My parents were extremely loving (and extremely racist, homophobic) people. I learned to respect and honor people no matter what race, religion or sexuality there are. College is about stretching yourself, and experiencing people from all walks of life. The education is only half of it.

I absolutely believe that if finances are not an issue, he should be encouraged to live on campus. If they are an issue, he should at least be encouraged to join clubs, study groups and spend as much time as possible on campus.

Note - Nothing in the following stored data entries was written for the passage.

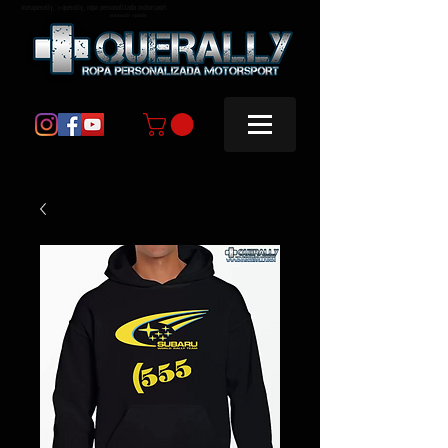
masquerally, +querally, ropa personalizada motorsport
masquerally +querally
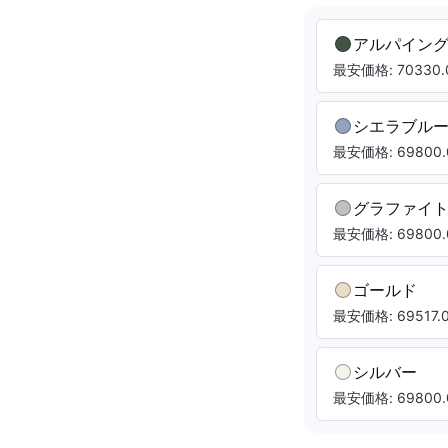
アルパイン
最安価格: 70330.
シエラブル
最安価格: 69800.
グラファイ
最安価格: 69800.
ゴールド
最安価格: 69517.0
シルバー
最安価格: 69800.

Hey, if you can only afford a community college, then so be it, but if you can swing the on campus housing I would push it too.

dakotamom's picture

well BM would lead you to believe that she and her new hubby are extremely well off...recently their purchases included a big screen tv, they've remodeled the kitchen and currently making a master bathroom. her stepdaughter and son with new hubby are getting new stuff all the time, but her 2 kids with DH don't see as much....they're the blacksheep. ss15 has been told he acts just like DH but looks like BM, and ss17 had BM's facial features more when he was younger but is starting to grow facial hair just like DH-pisses her off.
now that it's time to pay for college it's a whole different story. keep in mind that ss17 was going to go to a state school $7000 a year but she said that she'd miss him and wanted him closer so now he's going to a private college and spending $20,000. so tell me how going to a more expensive school is a smart money decision??? he would have lived in the dorms at the state school.....
he's now going to have to drive 30 miles one way back and forth every day at over $3.00 per gallon of gas- he has a truck so it's not good gas mileage. doubt he'll stay on campus if he has a break in classes. he'll have to get up early to scrap off his car in the winter, allow extra drive time in bad weather - have to find a parking spot (not many commuter lots) get to class. so say he has class at 8 - he'll have to be ready to go out the door around 7 which means getting up at 630.....not going to happen if he keeps his current habits.

dakotamom's picture

bm has not advised us on anything so until she presents us with a bill or includes us on expenses no. we will NOT give BM money - we will pay it directly to the school.
i have $500 i will give to ss to help pay for his books. DH and i had originally agreed on $1000 that we would take him shopping for bedding, storage bins, computer, little stuff for his dorm - but since this is not going to be an issue -DH will keep it secured and give to ss when he needs it for school expenses over my donation.
if he's staying at home - there's no need for the excessive money donations to him. we've told him this.